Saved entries
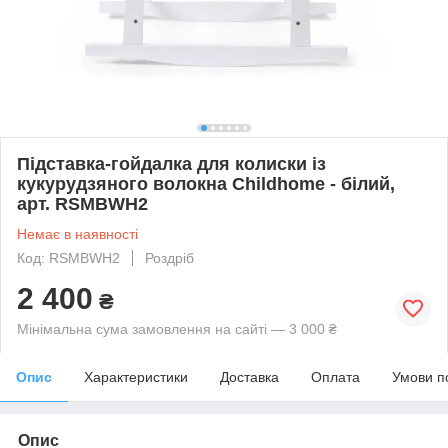
Підставка-гойдалка для колиски із
кукурудзяного волокна Childhome - білий,
арт. RSMBWH2
Немає в наявності
Код: RSMBWH2
Роздріб
2 400
₴
Мінімальна сума замовлення на сайті — 3 000 ₴
Опис
Характеристики
Доставка
Оплата
Умови п
Опис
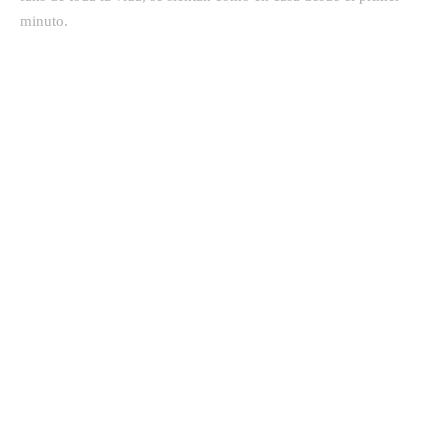
minuto.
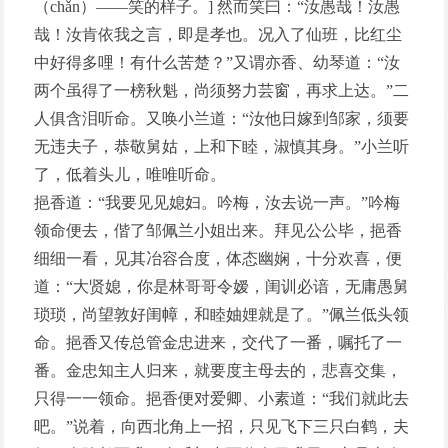
（chǎn）——笑的样子。] 然而笑曰：“汝愚哉！汝愚
哉！汝肯依我之言，即是孝也。况入了仙班，比红尘
中好得多哩！有什么苦楚？”又谓亦香、幼琴道：“汝
两个虽得了一榜秋魁，尚须努力芸窗，再求上达。”二
人俱含泪听命。又唤小兰道：“汝他日嫁到邹家，须要
无违夫子，恭敬舅姑，上和下睦，淑慎其身。”小兰听
了，低着头儿，唯唯听命。
挹香道：“我要见见媳妇。吟梅，汝去说一声。”吟梅
领命便去，偕了邹佩兰小姐出来。拜见公公毕，挹香
细细一看，见其冶容合度，体态幽娴，十分欢喜，便
道：“大贤媳，你是林哥哥令嫒，闺训必谙，无庸愚舅
琐琐，尚望敦好闺幛，和睦妯娌就是了。”佩兰低头领
命。挹香又传总管金忠进来，交代了一番，嘱托了一
番。金忠知主人归来，就要度主母去的，悲喜交集，
只得一一领命。挹香便对爱卿、小素道：“我们就此去
吧。”说着，向西北角上一招，只见飞下三只白鹤，夫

Problem: Set down the records in full and exactly. Do not carry over any image.

Finished task:
Підставка-гойдалка для колиски із
кукурудзяного волокна Childhome - білий,
арт. RSMBWH2
Немає в наявності
Код: RSMBWH2
Роздріб
2 400
₴
Мінімальна сума замовлення на сайті — 3 000 ₴
Опис
Характеристики
Доставка
Оплата
Умови п
Опис
minuto.
（chǎn）——笑的样子。] 然而笑曰：“汝愚哉！汝愚
哉！汝肯依我之言，即是孝也。况入了仙班，比红尘
中好得多哩！有什么苦楚？”又谓亦香、幼琴道：“汝
两个虽得了一榜秋魁，尚须努力芸窗，再求上达。”二
人俱含泪听命。又唤小兰道：“汝他日嫁到邹家，须要
无违夫子，恭敬舅姑，上和下睦，淑慎其身。”小兰听
了，低着头儿，唯唯听命。
挹香道：“我要见见媳妇。吟梅，汝去说一声。”吟梅
领命便去，偕了邹佩兰小姐出来。拜见公公毕，挹香
细细一看，见其冶容合度，体态幽娴，十分欢喜，便
道：“大贤媳，你是林哥哥令嫒，闺训必谙，无庸愚舅
琐琐，尚望敦好闺幛，和睦妯娌就是了。”佩兰低头领
命。挹香又传总管金忠进来，交代了一番，嘱托了一
番。金忠知主人归来，就要度主母去的，悲喜交集，
只得一一领命。挹香便对爱卿、小素道：“我们就此去
吧。”说着，向西北角上一招，只见飞下三只白鹤，夫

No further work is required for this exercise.